To the Editor:

In their recent article in Diabetologia, Evans et al. demonstrated that the unadjusted risk of cardiovascular mortality with sulfonylurea monotherapy was 3.71 compared with metformin monotherapy [1]. After adjusting for differences between groups, the relative risk of cardiovascular mortality was 1.70 (95% CI 1.18–2.45). Likewise, in the University Related Diabetes Project, cardiovascular mortality was 12.7% in the tolbutamide monotherapy group, as compared with 4.9% in the placebo-treated diabetic group [2]—an unadjusted risk of 2.6. In another study, the adjusted risk of mortality was 2.1 with tolbutamide or chlorpropamide monotherapy, and 1.3 with glibenclamide (known as glyburide in the USA and Canada) monotherapy [3], similar to the figure of 1.22 reported for glibenclamide monotherapy in a recent study [4]. With regard to cardiovascular mortality, monotherapy with glibenclamide was associated with a significant adjusted risk of 1.37 [3].

Evans et al. also demonstrated that the use of metformin with a sulfonylurea is associated with an approximately two-fold increased adjusted risk of cardiovascular mortality as compared with metformin alone [1]. In 1998, a UK prospective diabetes study demonstrated that the addition of a sulfonylurea (glibenclamide or chlorpropamide) to metformin therapy increased mortality by 60% (3.0 vs 1.9 per 100 patient-years; p< 0.05) [5]. A similar 1.63-fold increase in mortality was seen in diabetic patients given combination therapy with a sulfonylurea plus metformin compared with sulfonylurea alone [6]. Of interest was the fact that aggressive therapy with metformin alone reduced mortality compared with aggressive therapy with conventional medications (1.3 vs 2.1% per 100 patient-years) [5]. In this trial, approximately one-third of the patients given conventional treatment were using glibenclamide or chlorpropamide. In a fourth trial, mortality was increased 1.53-fold in patients given the combination of glibenclamide and metformin [4].

The only published study to investigate whether there are different cardiovascular risks associated with the different sulfonylureas is that conducted by Monami et al. [7]. They reported that patients have a higher mortality rate when given glibenclamide combined with metformin than when combined with glimepiride, glicazide or repaglinide. In this study, 2,002 diabetic patients were followed over a 31-month period and mortality rates determined. The annual mortality rate associated with metformin plus glibenclamide was significantly greater than that associated with metformin plus repaglinide (8.7 vs 3.1%; p=0.002). Likewise, therapy with metformin plus gliclazide was associated with a significantly lower annual mortality rate than metformin plus glibenclamide (2.1 vs 8.7%; p=0.001). Most impressively, there was a 22-fold reduction in mortality if metformin was given with glimepiride rather than with glibenclamide (0.4 vs 8.7%; p<0.0001). Since the study by Evans et al. [1] demonstrated increased mortality associated with sulfonylureas, both alone and in combination with metformin, it would be helpful to know whether different sulfonylureas were used and, if so, whether there were any differences in mortality between them.

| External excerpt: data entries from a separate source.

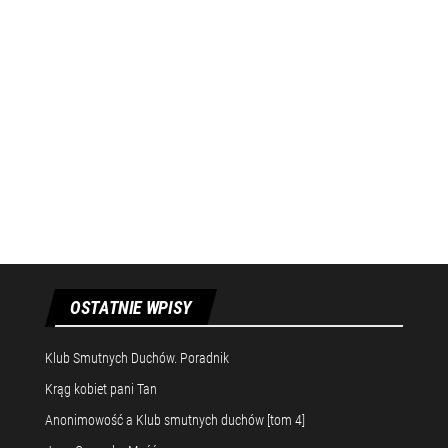
OSTATNIE WPISY
Klub Smutnych Duchów. Poradnik
Krąg kobiet pani Tan
Anonimowość a Klub smutnych duchów [tom 4]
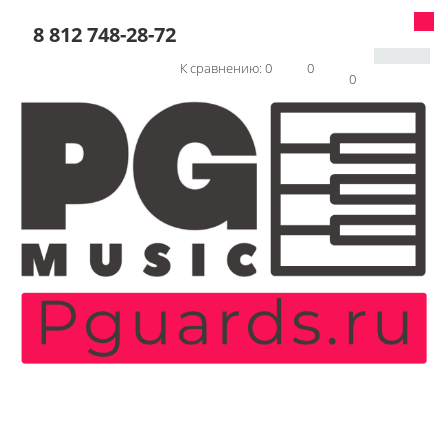
8 812 748-28-72
К сравнению:
0
0
0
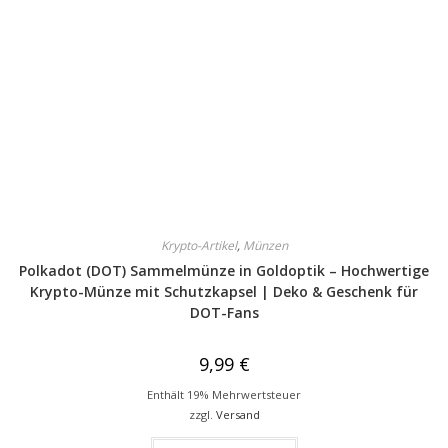
Krypto-Artikel
,
Münzen
Polkadot (DOT) Sammelmünze in Goldoptik – Hochwertige
Krypto-Münze mit Schutzkapsel | Deko & Geschenk für
DOT-Fans
9,99
€
Enthält 19% Mehrwertsteuer
zzgl.
Versand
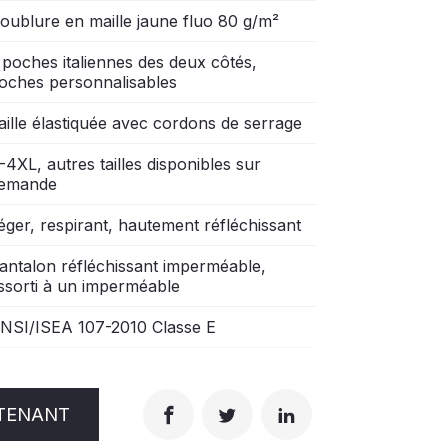
oublure en maille jaune fluo 80 g/m²
 poches italiennes des deux côtés,
oches personnalisables
aille élastiquée avec cordons de serrage
-4XL, autres tailles disponibles sur
emande
éger, respirant, hautement réfléchissant
antalon réfléchissant imperméable,
ssorti à un imperméable
NSI/ISEA 107-2010 Classe E
TENANT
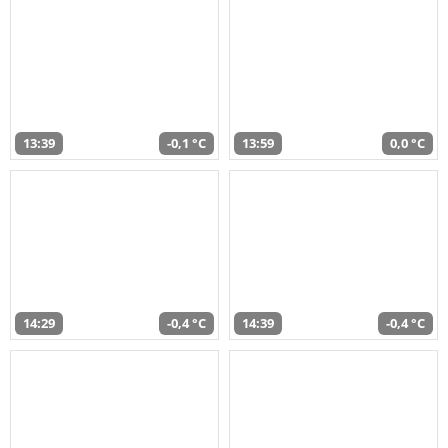
13:39
-0,1 °C
13:59
0,0 °C
14:29
-0,4 °C
14:39
-0,4 °C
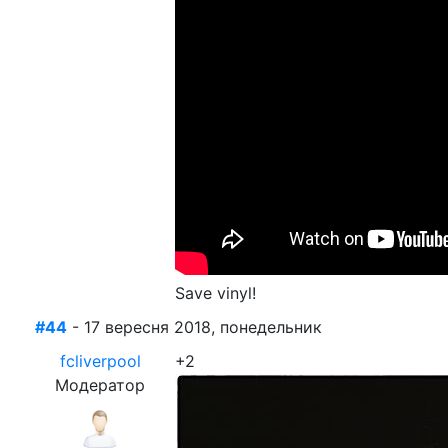
Save vinyl!
#44
- 17 вересня 2018, понедельник
fcliverpool
+2
Модератор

Interestingly, the drug concentration at which 50% of the KATP channel SUR receptor is activated is approximately 1,000-fold lower with glibenclamide than with repaglinide [8]. While the usual dosing of glibenclamide is ten times that of repaglinide, the resultant 100-fold increase in SUR binding activity of glibenclamide at the SUR receptor [8] may explain why glibenclamide, like the first-generation sulfonylureas, has been associated with an increase in cardiovascular mortality. Perhaps it would be wise for physicians to stop using all sulfonylureas until we have confirmatory data that some are safer than others.